During the 1960s, symbolic approaches had achieved great success at simulating high-level thinking in small demonstration programs. Approaches based on cybernetics or neural networks were abandoned or pushed into the background. By the 1980s, however, progress in symbolic AI seemed to stall and many believed that symbolic systems would never be able to imitate all the processes of human cognition, especially perception, robotics, learning and pattern recognition. A number of researchers began to look into "sub-symbolic" approaches to specific AI problems.

Bottom-up, embodied, situated, behavior-based or nouvelle AI
Researchers from the related field of robotics, such as Rodney Brooks, rejected symbolic AI and focused on the basic engineering problems that would allow robots to move and survive.
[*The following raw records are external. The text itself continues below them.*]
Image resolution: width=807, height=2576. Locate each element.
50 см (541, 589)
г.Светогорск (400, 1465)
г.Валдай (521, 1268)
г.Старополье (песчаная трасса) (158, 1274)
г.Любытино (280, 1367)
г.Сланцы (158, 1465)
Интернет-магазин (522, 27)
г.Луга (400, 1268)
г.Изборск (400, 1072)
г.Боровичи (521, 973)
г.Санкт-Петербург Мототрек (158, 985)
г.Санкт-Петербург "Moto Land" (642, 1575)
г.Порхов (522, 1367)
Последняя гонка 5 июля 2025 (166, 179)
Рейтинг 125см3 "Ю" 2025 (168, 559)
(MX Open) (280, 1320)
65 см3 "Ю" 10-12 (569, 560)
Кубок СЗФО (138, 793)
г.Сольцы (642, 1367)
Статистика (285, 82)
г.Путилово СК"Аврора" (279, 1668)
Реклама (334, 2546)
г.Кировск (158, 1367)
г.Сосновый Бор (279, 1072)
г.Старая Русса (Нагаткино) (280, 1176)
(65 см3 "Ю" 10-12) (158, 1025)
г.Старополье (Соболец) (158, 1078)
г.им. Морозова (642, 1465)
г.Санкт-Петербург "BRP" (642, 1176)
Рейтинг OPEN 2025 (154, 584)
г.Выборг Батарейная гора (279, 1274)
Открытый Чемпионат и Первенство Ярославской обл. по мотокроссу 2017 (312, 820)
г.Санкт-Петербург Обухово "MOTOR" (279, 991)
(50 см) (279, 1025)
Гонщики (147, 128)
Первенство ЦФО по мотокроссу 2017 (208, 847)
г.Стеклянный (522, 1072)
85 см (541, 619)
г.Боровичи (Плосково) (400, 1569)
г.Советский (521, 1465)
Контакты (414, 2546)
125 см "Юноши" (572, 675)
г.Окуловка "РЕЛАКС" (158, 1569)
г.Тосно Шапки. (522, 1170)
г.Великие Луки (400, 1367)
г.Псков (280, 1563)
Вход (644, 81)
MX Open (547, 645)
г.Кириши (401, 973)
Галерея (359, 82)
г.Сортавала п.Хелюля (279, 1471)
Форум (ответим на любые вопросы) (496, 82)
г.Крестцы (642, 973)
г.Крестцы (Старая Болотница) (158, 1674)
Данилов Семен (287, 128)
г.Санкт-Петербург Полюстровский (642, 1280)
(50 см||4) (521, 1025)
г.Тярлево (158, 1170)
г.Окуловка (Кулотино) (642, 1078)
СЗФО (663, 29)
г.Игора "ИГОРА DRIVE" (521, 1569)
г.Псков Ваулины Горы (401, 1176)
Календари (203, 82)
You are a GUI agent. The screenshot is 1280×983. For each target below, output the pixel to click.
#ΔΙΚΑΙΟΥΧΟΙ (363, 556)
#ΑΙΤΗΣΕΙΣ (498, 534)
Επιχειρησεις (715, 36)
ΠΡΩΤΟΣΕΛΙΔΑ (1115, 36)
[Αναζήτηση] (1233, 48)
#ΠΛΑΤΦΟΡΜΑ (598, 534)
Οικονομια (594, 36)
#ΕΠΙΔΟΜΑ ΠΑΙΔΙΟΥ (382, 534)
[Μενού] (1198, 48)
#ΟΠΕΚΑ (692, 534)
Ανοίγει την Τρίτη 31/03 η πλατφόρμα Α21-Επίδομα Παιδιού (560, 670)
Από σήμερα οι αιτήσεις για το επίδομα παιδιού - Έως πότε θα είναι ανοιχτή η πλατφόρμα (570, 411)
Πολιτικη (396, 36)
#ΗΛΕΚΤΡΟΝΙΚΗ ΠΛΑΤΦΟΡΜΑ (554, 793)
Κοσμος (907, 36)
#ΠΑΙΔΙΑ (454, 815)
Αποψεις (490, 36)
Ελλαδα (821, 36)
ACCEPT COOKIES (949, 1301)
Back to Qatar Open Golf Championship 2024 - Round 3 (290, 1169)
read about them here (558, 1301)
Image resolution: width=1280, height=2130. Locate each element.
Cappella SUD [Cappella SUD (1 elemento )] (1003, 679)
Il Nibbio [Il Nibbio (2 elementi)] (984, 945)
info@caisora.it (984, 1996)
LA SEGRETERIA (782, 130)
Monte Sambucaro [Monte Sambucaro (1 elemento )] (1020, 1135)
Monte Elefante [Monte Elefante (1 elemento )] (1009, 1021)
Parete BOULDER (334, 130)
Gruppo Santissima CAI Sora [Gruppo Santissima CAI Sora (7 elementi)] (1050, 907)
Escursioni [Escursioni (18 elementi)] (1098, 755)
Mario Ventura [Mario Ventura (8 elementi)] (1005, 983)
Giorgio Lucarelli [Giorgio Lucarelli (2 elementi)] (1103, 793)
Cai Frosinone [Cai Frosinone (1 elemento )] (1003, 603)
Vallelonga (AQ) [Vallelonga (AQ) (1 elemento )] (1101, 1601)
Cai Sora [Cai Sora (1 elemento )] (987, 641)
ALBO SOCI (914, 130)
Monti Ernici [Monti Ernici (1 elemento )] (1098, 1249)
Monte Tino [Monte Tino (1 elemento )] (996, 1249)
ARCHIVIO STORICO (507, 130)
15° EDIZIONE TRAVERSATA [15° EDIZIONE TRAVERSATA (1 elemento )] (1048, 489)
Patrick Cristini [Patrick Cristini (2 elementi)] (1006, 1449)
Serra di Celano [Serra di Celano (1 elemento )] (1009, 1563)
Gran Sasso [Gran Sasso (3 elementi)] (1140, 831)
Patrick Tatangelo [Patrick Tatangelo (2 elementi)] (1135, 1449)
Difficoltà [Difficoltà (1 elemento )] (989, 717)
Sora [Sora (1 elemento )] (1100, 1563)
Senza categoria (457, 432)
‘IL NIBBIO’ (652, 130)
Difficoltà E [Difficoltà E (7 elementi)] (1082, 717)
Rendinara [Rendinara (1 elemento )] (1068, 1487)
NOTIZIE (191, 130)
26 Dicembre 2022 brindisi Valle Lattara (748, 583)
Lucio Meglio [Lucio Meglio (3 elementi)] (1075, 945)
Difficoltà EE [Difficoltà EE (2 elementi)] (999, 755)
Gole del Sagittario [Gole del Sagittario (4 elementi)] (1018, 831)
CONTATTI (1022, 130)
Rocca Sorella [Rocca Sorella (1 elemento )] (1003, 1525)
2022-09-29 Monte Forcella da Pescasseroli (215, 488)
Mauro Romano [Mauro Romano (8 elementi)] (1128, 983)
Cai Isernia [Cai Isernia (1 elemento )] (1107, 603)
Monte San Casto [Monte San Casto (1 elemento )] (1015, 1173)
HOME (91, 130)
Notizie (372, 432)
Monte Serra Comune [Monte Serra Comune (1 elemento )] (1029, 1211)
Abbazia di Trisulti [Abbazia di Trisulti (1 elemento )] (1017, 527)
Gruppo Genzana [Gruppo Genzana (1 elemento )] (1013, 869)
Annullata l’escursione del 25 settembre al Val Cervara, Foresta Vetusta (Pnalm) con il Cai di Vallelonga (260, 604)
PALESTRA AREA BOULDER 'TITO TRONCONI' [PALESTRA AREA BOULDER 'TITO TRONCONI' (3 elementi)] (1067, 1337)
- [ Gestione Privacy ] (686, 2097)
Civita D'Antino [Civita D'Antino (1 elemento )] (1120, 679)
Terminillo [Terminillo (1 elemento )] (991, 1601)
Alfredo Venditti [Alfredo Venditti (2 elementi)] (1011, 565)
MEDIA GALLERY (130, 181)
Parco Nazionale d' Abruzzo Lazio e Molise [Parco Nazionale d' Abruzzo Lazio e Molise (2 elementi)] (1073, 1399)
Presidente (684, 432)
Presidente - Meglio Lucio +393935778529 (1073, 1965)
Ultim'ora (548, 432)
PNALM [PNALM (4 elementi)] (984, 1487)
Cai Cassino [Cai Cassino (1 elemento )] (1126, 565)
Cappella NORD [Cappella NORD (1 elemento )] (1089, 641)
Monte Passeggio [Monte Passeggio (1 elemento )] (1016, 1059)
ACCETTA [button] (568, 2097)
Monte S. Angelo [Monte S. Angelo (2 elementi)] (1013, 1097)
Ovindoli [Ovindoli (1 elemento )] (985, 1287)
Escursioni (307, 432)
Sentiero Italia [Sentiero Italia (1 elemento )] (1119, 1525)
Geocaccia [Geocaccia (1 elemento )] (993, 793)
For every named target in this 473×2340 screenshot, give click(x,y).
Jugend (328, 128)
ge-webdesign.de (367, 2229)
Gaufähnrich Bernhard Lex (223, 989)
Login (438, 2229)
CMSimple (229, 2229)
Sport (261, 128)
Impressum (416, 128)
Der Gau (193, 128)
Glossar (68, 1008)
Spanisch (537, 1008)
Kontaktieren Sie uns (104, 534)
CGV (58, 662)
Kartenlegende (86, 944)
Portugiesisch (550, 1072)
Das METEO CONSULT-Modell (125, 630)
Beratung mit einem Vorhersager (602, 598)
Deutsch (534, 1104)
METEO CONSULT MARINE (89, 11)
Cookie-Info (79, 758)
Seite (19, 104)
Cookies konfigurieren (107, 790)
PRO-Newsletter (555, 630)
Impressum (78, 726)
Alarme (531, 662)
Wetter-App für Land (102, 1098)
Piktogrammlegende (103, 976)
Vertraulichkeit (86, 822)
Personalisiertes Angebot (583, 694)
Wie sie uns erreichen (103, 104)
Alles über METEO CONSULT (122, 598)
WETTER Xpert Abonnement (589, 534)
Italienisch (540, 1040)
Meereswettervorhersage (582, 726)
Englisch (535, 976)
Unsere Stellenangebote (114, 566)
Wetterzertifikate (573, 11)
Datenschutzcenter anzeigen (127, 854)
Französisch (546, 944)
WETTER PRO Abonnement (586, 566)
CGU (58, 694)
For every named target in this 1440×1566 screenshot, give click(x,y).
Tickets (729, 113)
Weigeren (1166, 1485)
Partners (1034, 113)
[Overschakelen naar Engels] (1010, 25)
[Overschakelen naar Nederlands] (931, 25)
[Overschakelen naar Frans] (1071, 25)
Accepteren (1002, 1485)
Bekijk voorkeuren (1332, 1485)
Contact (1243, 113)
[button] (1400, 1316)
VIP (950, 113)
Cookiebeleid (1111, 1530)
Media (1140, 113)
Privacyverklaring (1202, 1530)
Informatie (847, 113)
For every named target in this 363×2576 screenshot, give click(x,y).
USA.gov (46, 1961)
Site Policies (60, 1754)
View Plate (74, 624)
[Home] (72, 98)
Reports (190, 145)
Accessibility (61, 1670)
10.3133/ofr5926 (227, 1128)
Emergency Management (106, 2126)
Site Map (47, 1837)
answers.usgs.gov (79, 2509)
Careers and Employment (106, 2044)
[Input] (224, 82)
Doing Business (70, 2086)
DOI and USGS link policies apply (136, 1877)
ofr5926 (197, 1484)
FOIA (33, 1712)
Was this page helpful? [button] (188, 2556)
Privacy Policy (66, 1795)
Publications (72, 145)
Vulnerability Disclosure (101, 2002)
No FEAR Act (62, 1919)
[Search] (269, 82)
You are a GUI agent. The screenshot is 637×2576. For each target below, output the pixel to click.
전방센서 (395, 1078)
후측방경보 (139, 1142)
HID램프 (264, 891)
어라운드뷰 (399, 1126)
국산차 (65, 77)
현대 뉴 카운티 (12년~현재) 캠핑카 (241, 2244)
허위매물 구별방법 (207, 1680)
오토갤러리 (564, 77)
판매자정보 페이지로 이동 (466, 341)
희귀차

Their work revived the non-symbolic viewpoint of the early cybernetics researchers of the 50s and reintroduced the use of control theory in AI. These approaches are also conceptually related to the embodied mind thesis.
Computational Intelligence
Interest in neural networks and "connectionism" was revived by David Rumelhart and others in the middle 1980s. These and other sub-symbolic approaches, such as fuzzy systems and evolutionary computation, are now studied collectively by the emerging discipline of computational intelligence.

Statistical

In the 1990s, AI researchers developed sophisticated mathematical tools to solve specific subproblems. These tools are truly scientific, in the sense that their results are both measurable and verifiable, and they have been responsible for many of AI's recent successes. The shared mathematical language has also permitted a high level of collaboration with more established fields (like mathematics, economics or operations research). Stuart Russell and Peter Norvig describe this movement as nothing less than a "revolution" and "the victory of the neats."